Data is stored in [Supabase](https://supabase.com) (open source Firebase alternative). The schema is in [`supabase/migrations/001_telemetry.sql`](supabase/migrations/001_telemetry.sql) — you can verify exactly what's collected. The Supabase publishable key in the repo is a public key (like a Firebase API key) — row-level security policies restrict it to insert-only access.

**Local analytics are always available.** Run `gstack-analytics` to see your personal usage dashboard from the local JSONL file — no remote data needed.

## Troubleshooting

**Skill not showing up?** `cd ~/.claude/skills/gstack && ./setup`

**`/browse` fails?** `cd ~/.claude/skills/gstack && bun install && bun run build`

**Stale install?** Run `/gstack-upgrade` — or set `auto_upgrade: true` in `~/.gstack/config.yaml`

**Codex says "Skipped loading skill(s) due to invalid SKILL.md"?** Your Codex skill descriptions are stale. Fix: `cd ~/.codex/skills/gstack && git pull && ./setup --host codex` — or for repo-local installs: `cd "$(readlink -f .agents/skills/gstack)" && git pull && ./setup --host codex`

**Windows users:** gstack works on Windows 11 via Git Bash or WSL. Node.js is required in addition to Bun — Bun has a known bug with Playwright's pipe transport on Windows ([bun#4253](https://github.com/oven-sh/bun/issues/4253)). The browse server automatically falls back to Node.js. Make sure both `bun` and `node` are on your PATH.

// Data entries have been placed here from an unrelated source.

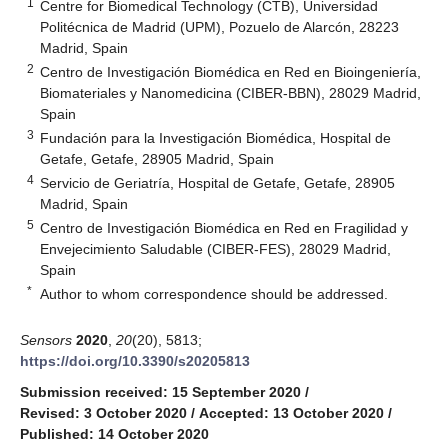
1
Centre for Biomedical Technology (CTB), Universidad
Politécnica de Madrid (UPM), Pozuelo de Alarcón, 28223
Madrid, Spain
2
Centro de Investigación Biomédica en Red en Bioingeniería,
Biomateriales y Nanomedicina (CIBER-BBN), 28029 Madrid,
Spain
3
Fundación para la Investigación Biomédica, Hospital de
Getafe, Getafe, 28905 Madrid, Spain
4
Servicio de Geriatría, Hospital de Getafe, Getafe, 28905
Madrid, Spain
5
Centro de Investigación Biomédica en Red en Fragilidad y
Envejecimiento Saludable (CIBER-FES), 28029 Madrid,
Spain
*
Author to whom correspondence should be addressed.
Sensors
2020
,
20
(20), 5813;
https://doi.org/10.3390/s20205813
Submission received: 15 September 2020
/
Revised: 3 October 2020
/
Accepted: 13 October 2020
/
Published: 14 October 2020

**Claude says it can't see the skills?** Make sure your project's `CLAUDE.md` has a gstack section. Add this:

```
## gstack
Use /browse from gstack for all web browsing. Never use mcp__claude-in-chrome__* tools.
Available skills: /office-hours, /plan-ceo-review, /plan-eng-review, /plan-design-review,
/design-consultation, /review, /ship, /land-and-deploy, /canary, /benchmark, /browse,
/qa, /qa-only, /design-review, /setup-browser-cookies, /setup-deploy, /retro,
/investigate, /document-release, /codex, /cso, /autoplan, /careful, /freeze, /guard,
/unfreeze, /gstack-upgrade.
```

## License

MIT. Free forever. Go build something.